Problem details →
Retype the records below exactly as they appear, but leave out any pictures.

Stored data entries
--------------------------------
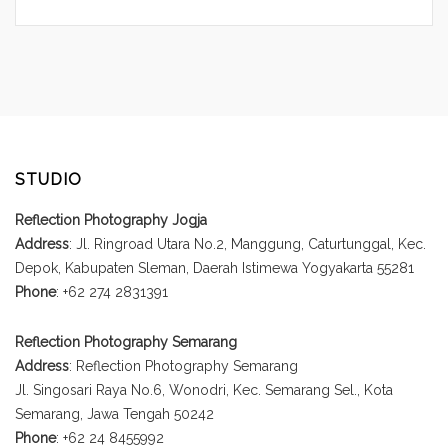
STUDIO
Reflection Photography Jogja
Address
: Jl. Ringroad Utara No.2, Manggung, Caturtunggal, Kec.
Depok, Kabupaten Sleman, Daerah Istimewa Yogyakarta 55281
Phone
: +62 274 2831391
Reflection Photography Semarang
Address
: Reflection Photography Semarang
Jl. Singosari Raya No.6, Wonodri, Kec. Semarang Sel., Kota
Semarang, Jawa Tengah 50242
Phone
: +62 24 8455992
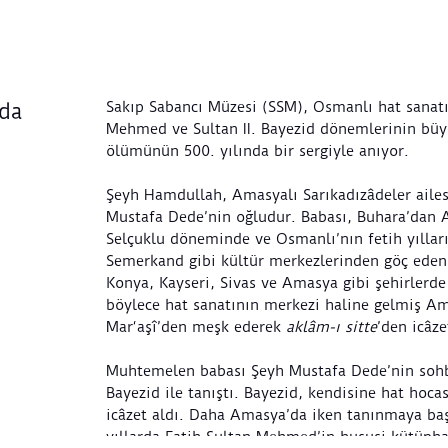
Sakıp Sabancı Müzesi (SSM), Osmanlı hat sanatı
nda
Mehmed ve Sultan II. Bayezid dönemlerinin büy
ölümünün 500. yılında bir sergiyle anıyor.
Şeyh Hamdullah, Amasyalı Sarıkadızâdeler aile
Mustafa Dede’nin oğludur. Babası, Buhara’dan 
Selçuklu döneminde ve Osmanlı’nın fetih yıllar
Semerkand gibi kültür merkezlerinden göç eden 
Konya, Kayseri, Sivas ve Amasya gibi şehirlerd
böylece hat sanatının merkezi haline gelmiş A
Mar‘aşî’den meşk ederek
aklâm-ı sitte
’den icâze
Muhtemelen babası Şeyh Mustafa Dede’nin sohb
Bayezid ile tanıştı. Bayezid, kendisine hat hoca
icâzet aldı. Daha Amasya’da iken tanınmaya ba
yıllarda Fatih Sultan Mehmed’in hususi kütüphan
--------------------------------
Response →
STUDIO
Reflection Photography Jogja
Address
: Jl. Ringroad Utara No.2, Manggung, Caturtunggal, Kec.
Depok, Kabupaten Sleman, Daerah Istimewa Yogyakarta 55281
Phone
: +62 274 2831391
Reflection Photography Semarang
Address
: Reflection Photography Semarang
Jl. Singosari Raya No.6, Wonodri, Kec. Semarang Sel., Kota
Semarang, Jawa Tengah 50242
Phone
: +62 24 8455992
Sakıp Sabancı Müzesi (SSM), Osmanlı hat sanatı
nda
Mehmed ve Sultan II. Bayezid dönemlerinin büy
ölümünün 500. yılında bir sergiyle anıyor.
Şeyh Hamdullah, Amasyalı Sarıkadızâdeler aile
Mustafa Dede’nin oğludur. Babası, Buhara’dan 
Selçuklu döneminde ve Osmanlı’nın fetih yıllar
Semerkand gibi kültür merkezlerinden göç eden 
Konya, Kayseri, Sivas ve Amasya gibi şehirlerd
böylece hat sanatının merkezi haline gelmiş A
Mar‘aşî’den meşk ederek
aklâm-ı sitte
’den icâze
Muhtemelen babası Şeyh Mustafa Dede’nin sohb
Bayezid ile tanıştı. Bayezid, kendisine hat hoca
icâzet aldı. Daha Amasya’da iken tanınmaya ba
yıllarda Fatih Sultan Mehmed’in hususi kütüphan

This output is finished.